Pictured above: The ad-hoc committee headed writing the legislation for the new electoral representation system.
President Bob Fisher congratulated Belmont’s Student Government Association on its efforts for space reallocation, and congress passed a resolution making congress’s representation by colleges in its meeting on Monday.
“I came tonight to acknowledge that this space reallocation process represents, in my experience as president here, the most successful and meaningful collaboration ever between the president’s office and SGA,” Fisher said. “I want to thank you all for it. When we asked all of you to look into it last fall, you gave it a very thorough, complete analysis from your point of view.”
Senior leadership plans to implement exactly as SGA advised in its space reallocation proposal, as announced by administration in the “Ask Bob Fisher” convo on Friday, Fisher said.
After being away from school dealing with the loss of his son, Fisher said coming back reminded him of a song he and his son both loved by Jackson Brown called “Load Out,” which talks about musicians who deal with the burdens of touring but remember why they love being musicians when they step onstage.

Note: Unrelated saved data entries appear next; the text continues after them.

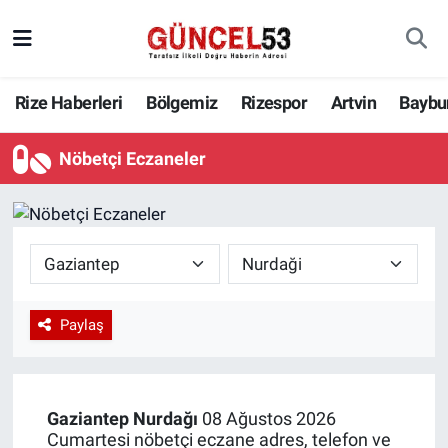
Rize Haberleri
Bölgemiz
Rizespor
Artvin
Baybu
Nöbetçi Eczaneler
Paylaş
Gaziantep
Nurdağı
08 Ağustos 2026
Cumartesi nöbetçi eczane adres, telefon ve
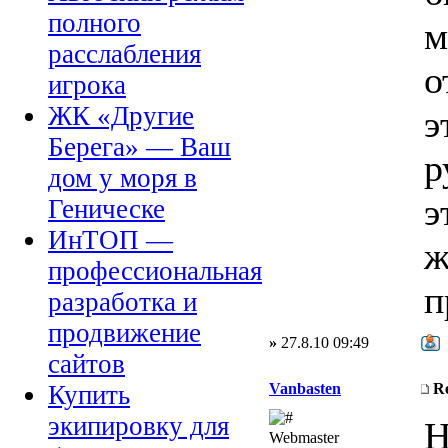
полного
м
расслабления
о
игрока
ЖК «Другие
э
Берега» — Ваш
р
дом у моря в
э
Геническе
ИнТОП —
ж
профессиональная
п
разработка и
продвижение
»
27.8.10 09:49
сайтов
Vanbasten
R
Купить
экипировку для
Н
Webmaster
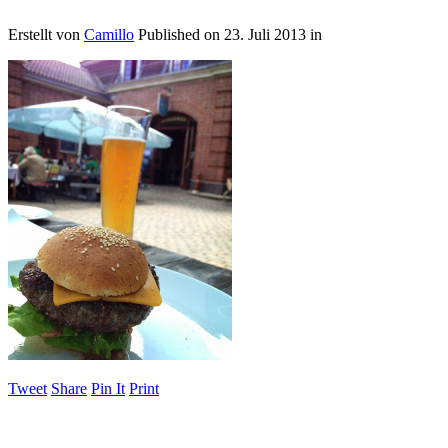
Erstellt von
Camillo
Published on
23. Juli 2013
in
Tweet
Share
Pin It
Print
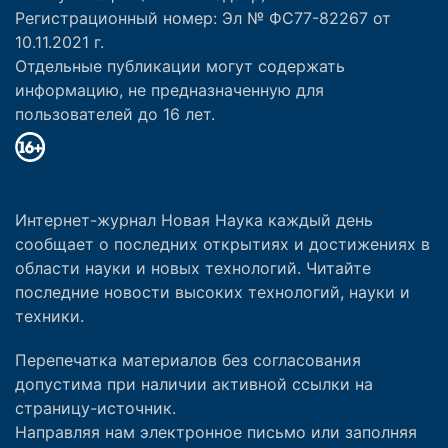
Регистрационный номер: Эл № ФС77-82267 от
10.11.2021 г.
Отдельные публикации могут содержать
информацию, не предназначенную для
пользователей до 16 лет.
Интернет-журнал Новая Наука каждый день
сообщает о последних открытиях и достижениях в
области науки и новых технологий. Читайте
последние новости высоких технологий, науки и
техники.
Перепечатка материалов без согласования
допустима при наличии активной ссылки на
страницу-источник.
Направляя нам электронное письмо или заполняя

“That’s for me, when I walked back on the campus today– seeing all of you and seeing your smiling and kind, sympathetic faces and words– I remember why I came,” he said.
For the majority of the remainder of the meeting, SGA members discussed a constitutional amendment that will change the electoral system by electing members proportionally by college size instead of a general, popular election.
Congresswoman Tally Bevis presented the amendment she and an ad-hoc committee worked on for the past two weeks since former President Jonathan Rankin introduced the idea to congress.
Bevis and the committee checked the numbers, added provisions for a seat for the honors program, a graduate student, as well as introduced an additional amendment to keep the seats vacant for interest in the spring semester if not students fill the seat in the fall of 2016, she said.
A few student government members expressed doubt about the success of the new electoral system and spoke in opposition to the amendment.
“The amendment takes away seats already in my opinion, and I also believe that if there is a vacant seat then it’s just taking more seats away. It’s just giving less people a voice,” said congressman Isaiah Edwards.
But other members spoke on behalf of the amendment, saying the nature of the electoral system makes SGA more relevant and accountable to specific colleges.
“Honestly, it has the stereotype of being a joke all through my four years here. It always has been. I think it would really come down to a more serious perspective,” said congressman Dalton Hughes.
In turn, students would be more passionate about SGA if their issues were more directly represented, he said.
Congresswoman Sarah Potter admitted she was concerned about having a more difficult time getting votes since there would only be three seats available for the College of Liberal Arts and Social Sciences.
“I respect you all so much, and I will be straight up honest with you. I do think a concern that may be underlying a lot of congress people here would be that there might be trouble in terms of getting re-elected,” she said. “But I think that, nonetheless, we’ve been tasked with the responsibility to try and make this community a better place and to try to create SGA into a better place to serve our student body.”
Although the new process would add more competition for election, the system would hold the body as a whole more accountable, she said.
“I’d rather not get re-elected and have SGA represent me better as a person than to get re-elected and maybe not serve the community in the best way possible,” she said.
The amendment passed and Student Engagement and Leadership Development, senior leadership and the student body will have a chance to give input and make adjustments, said adviser Jessica Dykes.
SGA’s next meeting is April 18. Newly elected President Chris Dickerson and Vice President Macy Dickerson will lead congress at this meeting.